**Brief:**
What is needed is a word-for-word copy of every record below, minus the pictures.

**Data listing:**
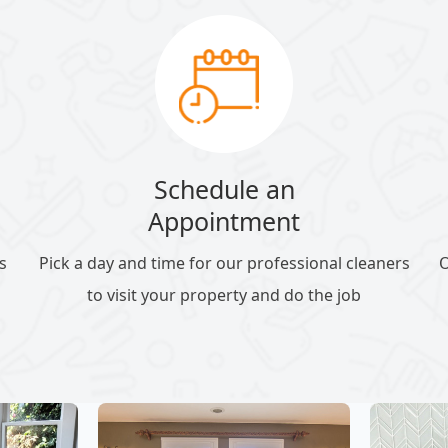
Schedule an
Appointment
s
Pick a day and time for our professional cleaners
O
to visit your property and do the job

**Result below:**
Schedule an
Appointment
s
Pick a day and time for our professional cleaners
O
to visit your property and do the job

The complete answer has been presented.